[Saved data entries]
————————
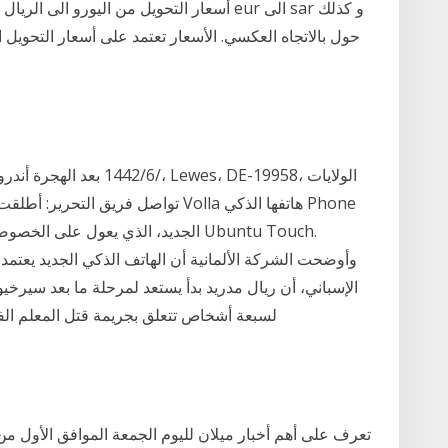
الجديد، الذي يعول على الخصوصية وحم
وأوضحت الشركة الألمانية أن الهاتف الذكي الجديد يعتمد
الإسباني، أن ريال مدريد بدأ يستعد لمرحلة ما بعد سيرخي
لسبعة أشخاص تتعلق بجريمة قتل المعلم ال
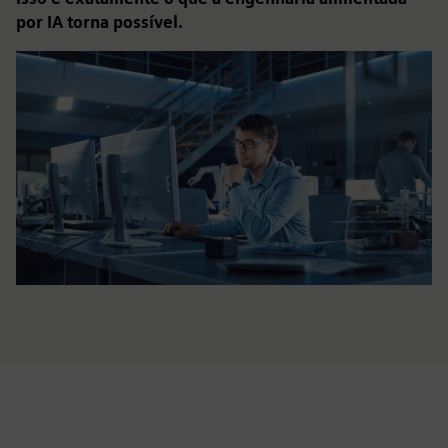
por IA torna possível.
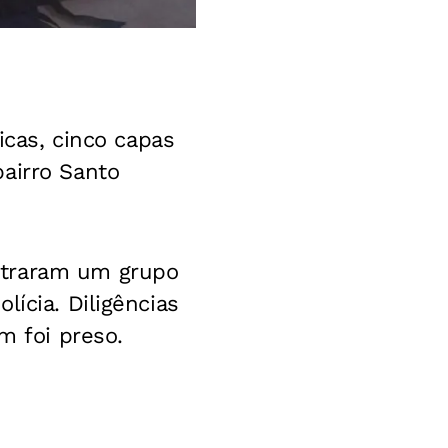
icas, cinco capas
airro Santo
ntraram um grupo
ícia. Diligências
m foi preso.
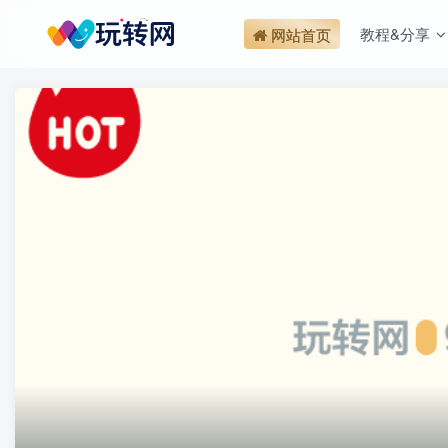
教程&分享
网站首页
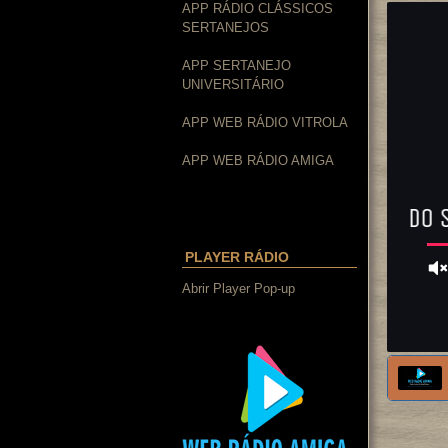
APP RÁDIO CLÁSSICOS
SERTANEJOS
APP SERTANEJO
UNIVERSITÁRIO
APP WEB RÁDIO VITROLA
APP WEB RÁDIO AMIGA
PLAYER RÁDIO
Abrir Player Pop-up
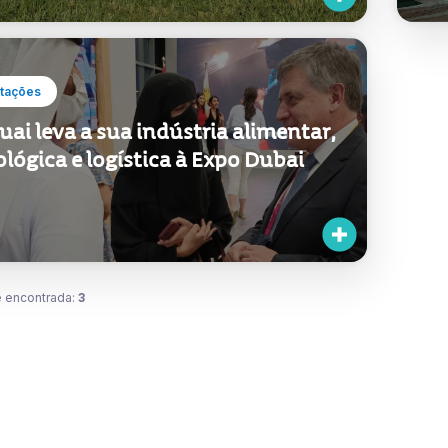
tações
ai leva a sua indústria alimentar,
lógica e logística à Expo Dubai
 encontrada:
3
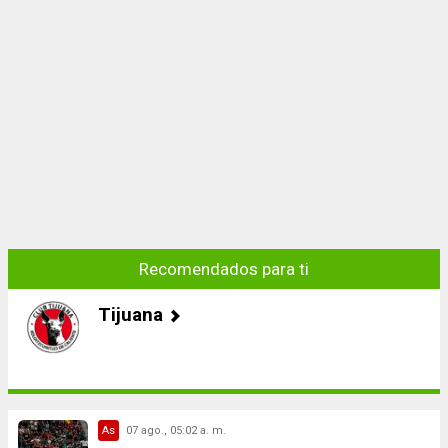
Recomendados para ti
Tijuana
As
07 ago., 05:02 a. m.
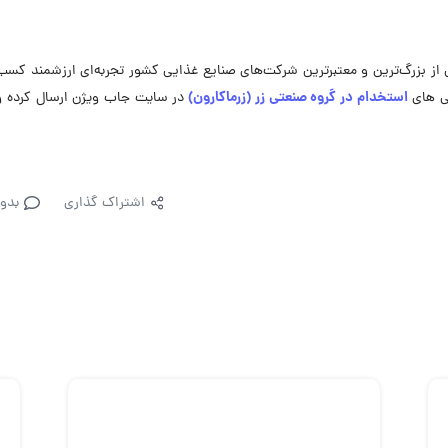
کی از بزرگ‌ترین و معتبرترین شرکت‌های صنایع غذایی کشور تجربه‌ای ارزشمند کسب
استخدام در گروه صنعتی زر (زرماکارون)
ی ‌های
در سایت جاب ویژن ارسال کرده و
اشتراک گذاری
بدو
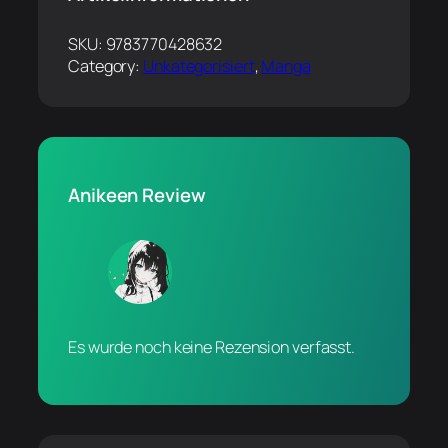
SKU:
9783770428632
Category:
Unkategorisiert
, 
Manga
Anikeen Review
Es wurde noch keine Rezension verfasst.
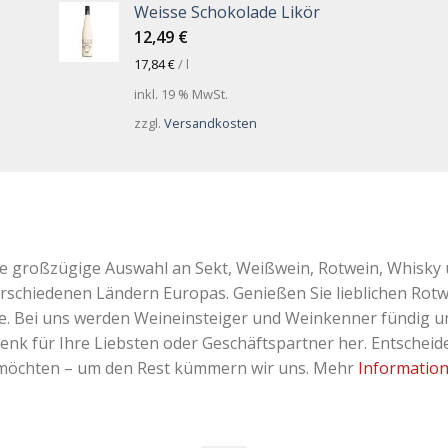
Weisse Schokolade Likör
12,49
€
17,84
€
/
l
inkl. 19 % MwSt.
zzgl.
Versandkosten
ne großzügige Auswahl an Sekt, Weißwein, Rotwein, Whisky 
erschiedenen Ländern Europas. Genießen Sie lieblichen Rotw
Bei uns werden Weineinsteiger und Weinkenner fündig und 
k für Ihre Liebsten oder Geschäftspartner her. Entscheiden
 möchten – um den Rest kümmern wir uns. Mehr
Informatio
————————
What the task asks — When a record holds a picture, leave that picture out; copy the rest verbatim.

Problem solution —
الجديد، الذي يعول على الخصوصية وحم
وأوضحت الشركة الألمانية أن الهاتف الذكي الجديد يعتمد
الإسباني، أن ريال مدريد بدأ يستعد لمرحلة ما بعد سيرخي
لسبعة أشخاص تتعلق بجريمة قتل المعلم ال
por IA torna possível.
icas, cinco capas
airro Santo
ntraram um grupo
ícia. Diligências
m foi preso.
教程&分享
网站首页
APP RÁDIO CLÁSSICOS
SERTANEJOS
APP SERTANEJO
UNIVERSITÁRIO
APP WEB RÁDIO VITROLA
APP WEB RÁDIO AMIGA
PLAYER RÁDIO
Abrir Player Pop-up
tações
ai leva a sua indústria alimentar,
lógica e logística à Expo Dubai
 encontrada:
3
Recomendados para ti
Tijuana
As
07 ago., 05:02 a. m.
کی از بزرگ‌ترین و معتبرترین شرکت‌های صنایع غذایی کشور تجربه‌ای ارزشمند کسب
استخدام در گروه صنعتی زر (زرماکارون)
ی ‌های
در سایت جاب ویژن ارسال کرده و
اشتراک گذاری
بدو
SKU:
9783770428632
Category:
Unkategorisiert
, 
Manga
Anikeen Review
Es wurde noch keine Rezension verfasst.
Weisse Schokolade Likör
12,49
€
17,84
€
/
l
inkl. 19 % MwSt.
zzgl.
Versandkosten
ne großzügige Auswahl an Sekt, Weißwein, Rotwein, Whisky 
erschiedenen Ländern Europas. Genießen Sie lieblichen Rotw
Bei uns werden Weineinsteiger und Weinkenner fündig und 
k für Ihre Liebsten oder Geschäftspartner her. Entscheiden
 möchten – um den Rest kümmern wir uns. Mehr
Informatio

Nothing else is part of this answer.